Méthode. Nous avons mis en place un programme de formation des soignants en EHPAD à la prise en charge des urgences dans l’optique d’optimiser le transfert aux urgences de leurs résidents. Notre étude est observationnelle multicentrique visant à évaluer l’impact de ce programme basé sur la simulation et la diffusion de référentiels partagés.

Résultats. Entre Janvier 2015 et juin 2017 nous avons formé 325 soignants parmi un total de 509 exerçant dans les 20 EHPAD concernés par notre programme. Pour évaluer l’impact sur les transferts EHPAD-SU nous avons interrogé tous les dossiers de patients transférés vers notre SU depuis les cinq EHPAD à l’origine de 20% des transferts. En 2016 nous enregistrons 162 transferts de résidents, contre 223 en 2014. Ils sont âgés de 91[86,5-94] ans contre 88[84-92] en 2014 (p<0,001). Le sexe ratio est inchangé (30,25% d’hommes en 2016 contre 28,25% en 2014). Il n’y a pas de différence statistiquement significative entre la part de transferts en week-end ni nocturnes.
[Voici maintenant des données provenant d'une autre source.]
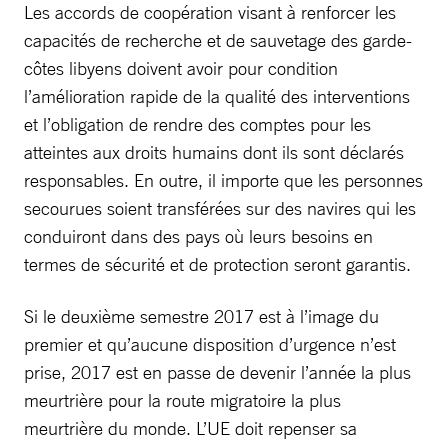
Les accords de coopération visant à renforcer les
capacités de recherche et de sauvetage des garde-
côtes libyens doivent avoir pour condition
l’amélioration rapide de la qualité des interventions
et l’obligation de rendre des comptes pour les
atteintes aux droits humains dont ils sont déclarés
responsables. En outre, il importe que les personnes
secourues soient transférées sur des navires qui les
conduiront dans des pays où leurs besoins en
termes de sécurité et de protection seront garantis.
Si le deuxième semestre 2017 est à l’image du
premier et qu’aucune disposition d’urgence n’est
prise, 2017 est en passe de devenir l’année la plus
meurtrière pour la route migratoire la plus
meurtrière du monde. L’UE doit repenser sa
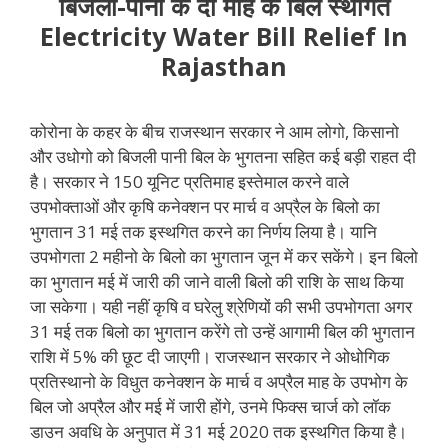
बिजली-पानी के दो माह के बिल स्थगित
Electricity Water Bill Relief In
Rajasthan
कोरोना के कहर के बीच राजस्थान सरकार ने आम लोगो, किसानो
और उधोगो को बिजली पानी बिल के भुगतना सहित कई बड़ी राहत दी
है। सरकार ने 150 यूनिट प्रतिमाह इस्तेमाल करने वाले
उपभोक्ताओं और कृषि कनेक्शन पर मार्च व अप्रैल के बिलो का
भुगतान 31 मई तक इस्थगित करने का निर्णय लिया है। यानि
उपभोगता 2 महीनो के बिलो का भुगतान जून में कर सकेंगे। इन बिलो
का भुगतान मई में जारी की जाने वाली बिलो की राशि के साथ किया
जा सकेगा। यही नहीं कृषि व घरेलु श्रेणियों की सभी उपभोगता अगर
31 मई तक बिलो का भुगतान करेंगे तो उन्हें आगामी बिल की भुगतान
राशि में 5% की छूट दी जाएगी। राजस्थान सरकार ने ओधोगिक
प्रतिस्थानो के विधुत कनेक्शन के मार्च व अप्रैल माह के उपभोग के
बिल जो अप्रैल और मई में जारी होंगे, उनमे फिक्स चार्ज को लॉक
डाउन अवधि के अनुपात में 31 मई 2020 तक इस्थगित किया है।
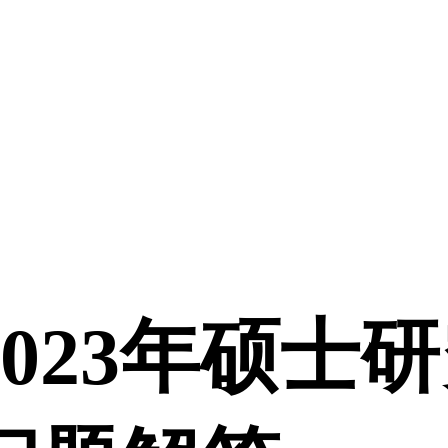
023年硕士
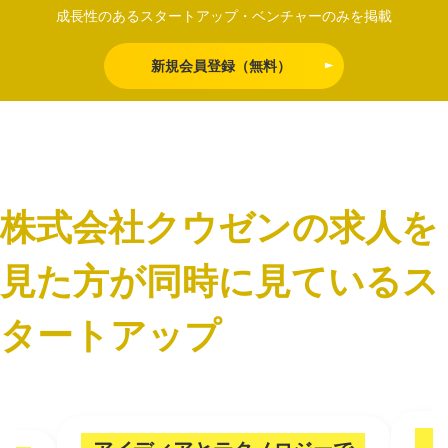
成長性のあるスタートアップ・ベンチャーのみを掲載
新規会員登録（無料）
株式会社クウゼンの求人を
見た方が同時に見ているス
タートアップ
「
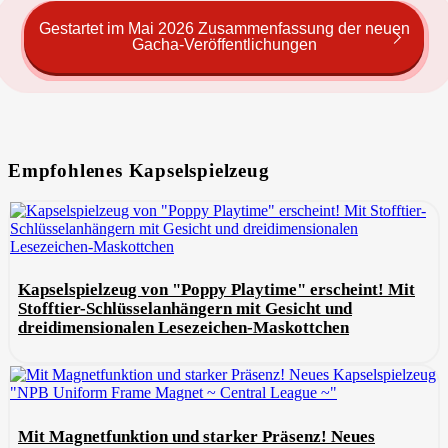
Gestartet im Mai 2026 Zusammenfassung der neuen
Gacha-Veröffentlichungen
Empfohlenes Kapselspielzeug
Kapselspielzeug von "Poppy Playtime" erscheint! Mit
Stofftier-Schlüsselanhängern mit Gesicht und
dreidimensionalen Lesezeichen-Maskottchen
Mit Magnetfunktion und starker Präsenz! Neues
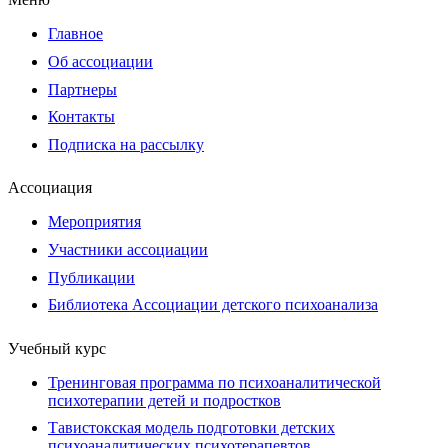
Главное
Об ассоциации
Партнеры
Контакты
Подписка на рассылку
Ассоциация
Мероприятия
Участники ассоциации
Публикации
Библиотека Ассоциации детского психоанализа
Учебный курс
Тренинговая программа по психоаналитической
психотерапии детей и подростков
Тавистокская модель подготовки детских
психоаналитических психотерапевтов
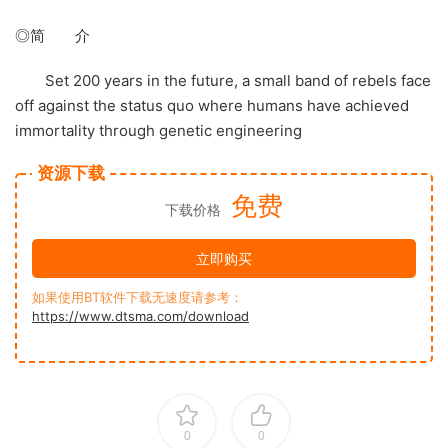
◎简 介
Set 200 years in the future, a small band of rebels face
off against the status quo where humans have achieved
immortality through genetic engineering
资源下载
免费
下载价格
立即购买
如果使用BT软件下载无速度请参考：
https://www.dtsma.com/download
0
0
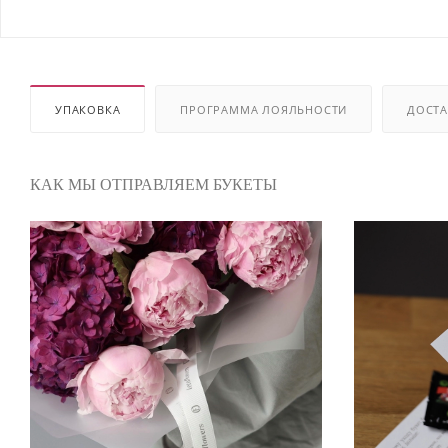
УПАКОВКА
ПРОГРАММА ЛОЯЛЬНОСТИ
ДОСТА
КАК МЫ ОТПРАВЛЯЕМ БУКЕТЫ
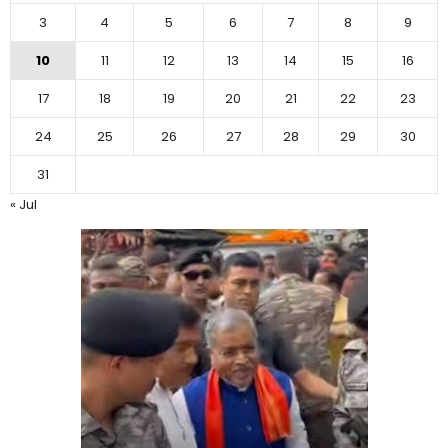
3
4
5
6
7
8
9
10
11
12
13
14
15
16
17
18
19
20
21
22
23
24
25
26
27
28
29
30
31
« Jul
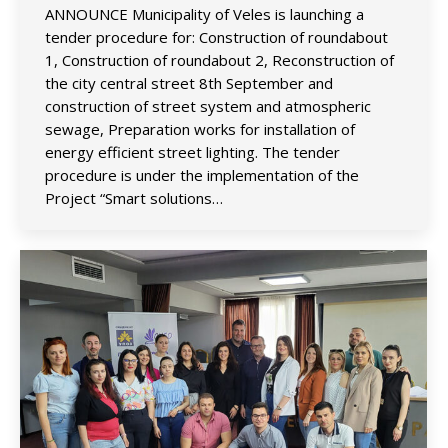
ANNOUNCE Municipality of Veles is launching a
tender procedure for: Construction of roundabout
1, Construction of roundabout 2, Reconstruction of
the city central street 8th September and
construction of street system and atmospheric
sewage, Preparation works for installation of
energy efficient street lighting. The tender
procedure is under the implementation of the
Project “Smart solutions…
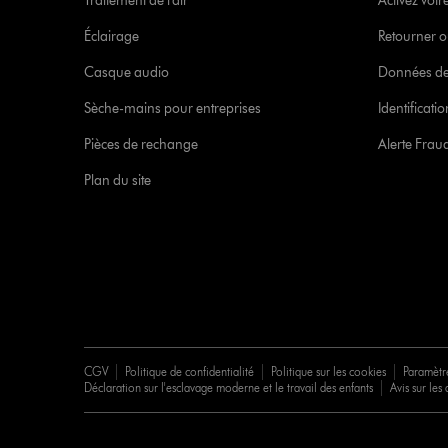
Traitement de l'air
Activez votr
Éclairage
Retourner o
Casque audio
Données de
Sèche-mains pour entreprises
Identificat
Pièces de rechange
Alerte Frau
Plan du site
CGV
Politique de confidentialité
Politique sur les cookies
Paramètr
Déclaration sur l'esclavage moderne et le travail des enfants
Avis sur les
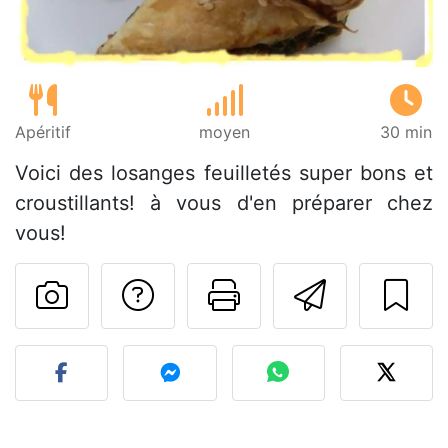
Apéritif
moyen
30 min
Voici des losanges feuilletés super bons et
croustillants! à vous d'en préparer chez
vous!
Poser une question
Imprimer cet
Envoyer
Publier votre photo de cet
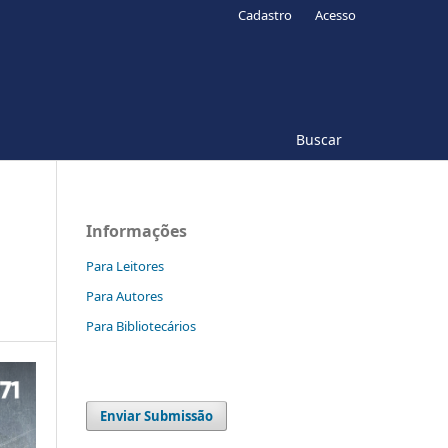
Cadastro
Acesso
Buscar
Informações
Para Leitores
Para Autores
Para Bibliotecários
Enviar Submissão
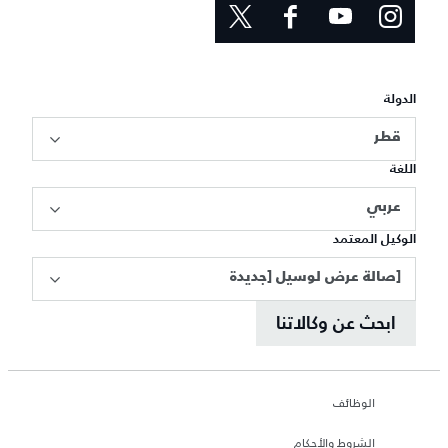
الدولة
قطر
اللغة
عربي
الوكيل المعتمد
[صالة عرض لوسيل [جديدة
ابحث عن وكالاتنا
الوظائف
الشروط والأحكام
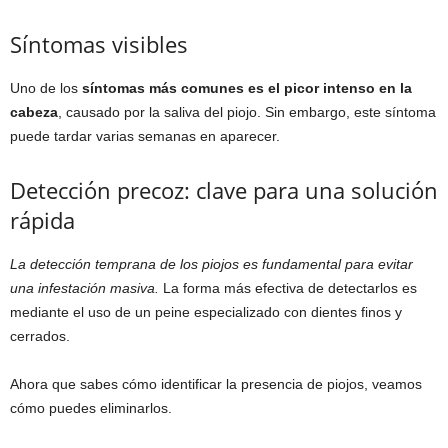
Síntomas visibles
Uno de los
síntomas más comunes es el picor intenso en la
cabeza
, causado por la saliva del piojo. Sin embargo, este síntoma
puede tardar varias semanas en aparecer.
Detección precoz: clave para una solución
rápida
La detección temprana de los piojos es fundamental para evitar
una infestación masiva.
La forma más efectiva de detectarlos es
mediante el uso de un peine especializado con dientes finos y
cerrados.
Ahora que sabes cómo identificar la presencia de piojos, veamos
cómo puedes eliminarlos.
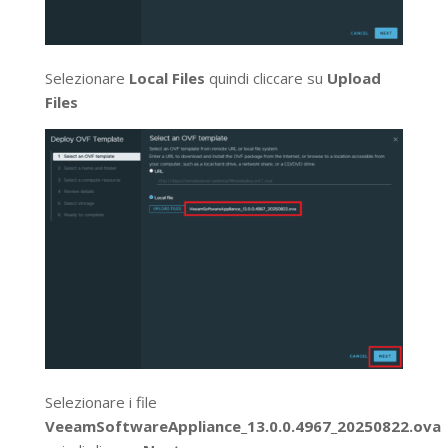
Selezionare
Local Files
quindi cliccare su
Upload
Files
Selezionare i file
VeeamSoftwareAppliance_13.0.0.4967_20250822.ova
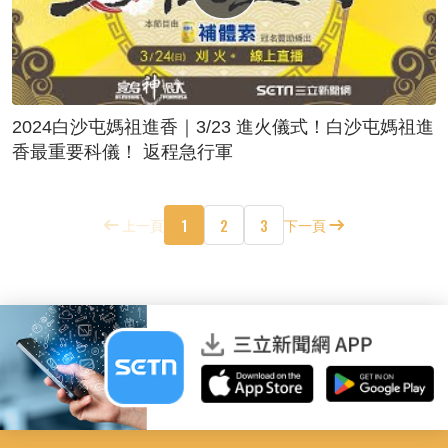
2024白沙屯媽祖進香｜3/23 進火儀式！白沙屯媽祖進
香最重要科儀！ 返程急行軍
1
2
3
上一頁
下一頁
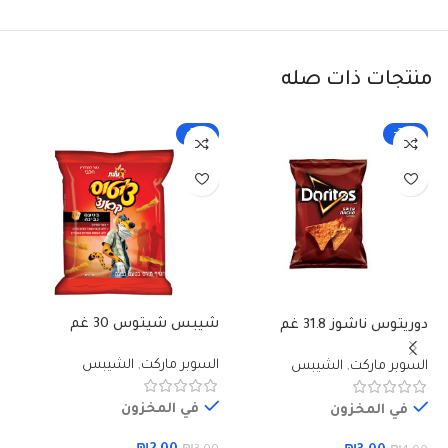
منتجات ذات صله
-33%
-25%
شيبس شيتوس 30 غم
دوريتوس ناشوز 31.8 غم
شي
تمس
السوبر ماركت
,
الشيبس
السوبر ماركت
,
الشيبس
ال
في المخزون
في المخزون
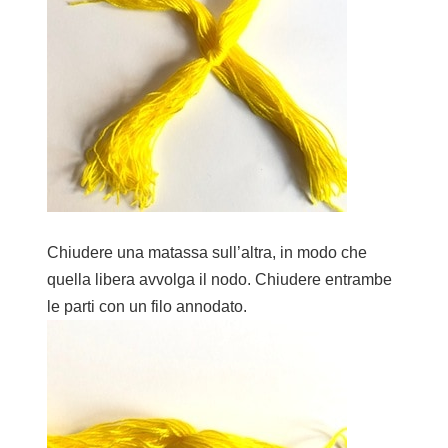
Chiudere una matassa sull’altra, in modo che
quella libera avvolga il nodo. Chiudere entrambe
le parti con un filo annodato.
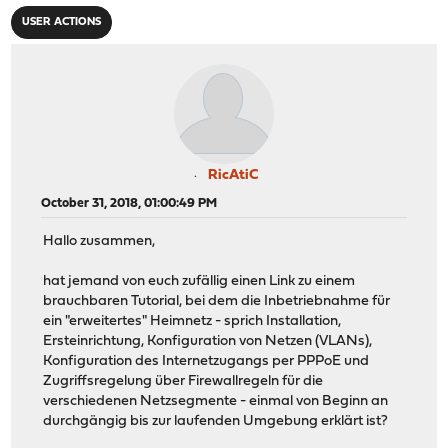
USER ACTIONS
RicAtiC
October 31, 2018, 01:00:49 PM
Hallo zusammen,
hat jemand von euch zufällig einen Link zu einem
brauchbaren Tutorial, bei dem die Inbetriebnahme für
ein "erweitertes" Heimnetz - sprich Installation,
Ersteinrichtung, Konfiguration von Netzen (VLANs),
Konfiguration des Internetzugangs per PPPoE und
Zugriffsregelung über Firewallregeln für die
verschiedenen Netzsegmente - einmal von Beginn an
durchgängig bis zur laufenden Umgebung erklärt ist?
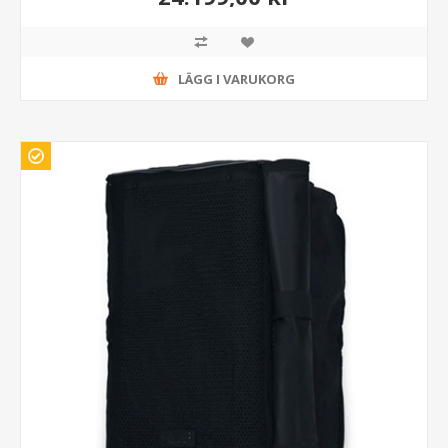
LÄGG I VARUKORG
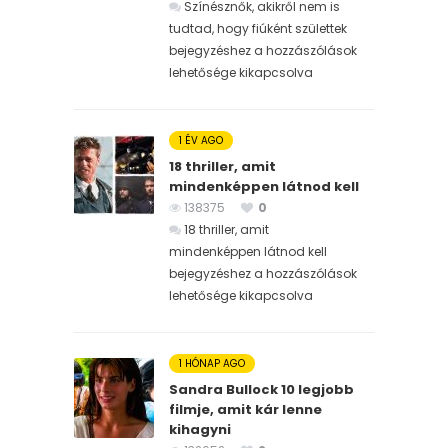
Színésznők, akikről nem is
tudtad, hogy fiúként születtek
bejegyzéshez
a hozzászólások
lehetősége kikapcsolva
1 ÉV AGO
18 thriller, amit
mindenképpen látnod kell
138375
0
18 thriller, amit
mindenképpen látnod kell
bejegyzéshez
a hozzászólások
lehetősége kikapcsolva
1 HÓNAP AGO
Sandra Bullock 10 legjobb
filmje, amit kár lenne
kihagyni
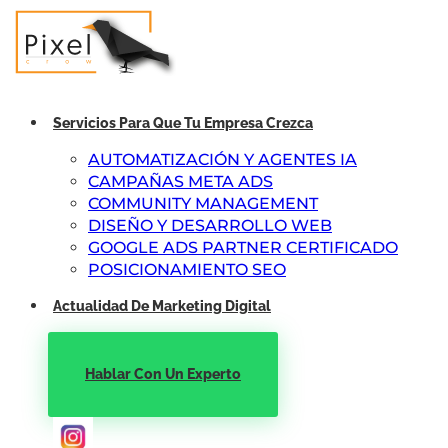
Servicios Para Que Tu Empresa Crezca
AUTOMATIZACIÓN Y AGENTES IA
CAMPAÑAS META ADS
COMMUNITY MANAGEMENT
DISEÑO Y DESARROLLO WEB
GOOGLE ADS PARTNER CERTIFICADO
POSICIONAMIENTO SEO
Actualidad De Marketing Digital
Hablar Con Un Experto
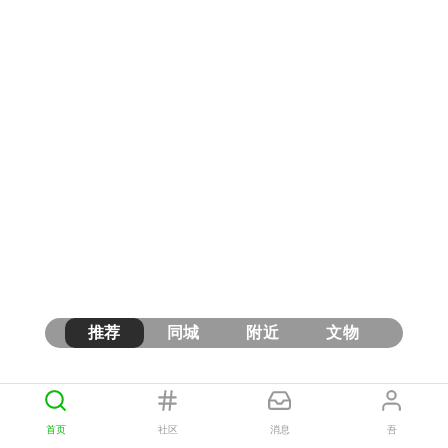
推荐
同城
附近
文物
首页
社区
消息
吾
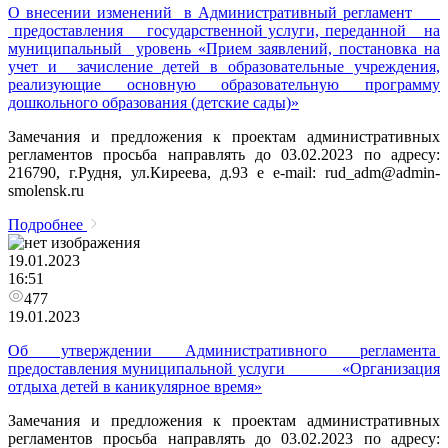
О внесении изменений в Административный регламент
предоставления государственной услуги, переданной на
муниципальный уровень «Прием заявлений, постановка на
учет и зачисление детей в образовательные учреждения,
реализующие основную образовательную программу
дошкольного образования (детские сады)»
Замечания и предложения к проектам административных
регламентов просьба направлять до 03.02.2023 по адресу:
216790, г.Рудня, ул.Киреева, д.93 e e-mail: rud_adm@admin-
smolensk.ru
Подробнее
19.01.2023
16:51
477
19.01.2023
Об утверждении Административного регламента
предоставления муниципальной услуги «Организация
отдыха детей в каникулярное время»
Замечания и предложения к проектам административных
регламентов просьба направлять до 03.02.2023 по адресу:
Les motifs de transferts sont sensiblement identiques entre les deux années (chute 29%, respiratoire 20%, neurologique 10%, cardiaque 8%, digestif 10%). Les motifs d’hospitalisation sont superposables. A l’issue de leur passage aux urgences les patients ont été hospitalisés plus longtemps (8,16 jours en 2016, contre 6,5 jours en 2014) avec une mortalité hospitalière plus élevée (9,26% en 2016 contre 5,83% en 2014).

Conclusion. Notre étude valide le bénéfice d’une formation des soignants en EHPAD sur le transfert aux urgences. Elle permet d’optimiser le recours aux urgences hospitalières. La prise en charge des résidents avant transfert est améliorée, leur accueil aux urgences est anticipé, des hospitalisations directes ont pu être organisées. Les soignants en EHPAD formés ont gagné en confiance et en assurance. L’enjeu est de maintenir l’effet de cette formation dans le temps en permettant aux médecins coordonnateurs d’EHPAD de la réaliser.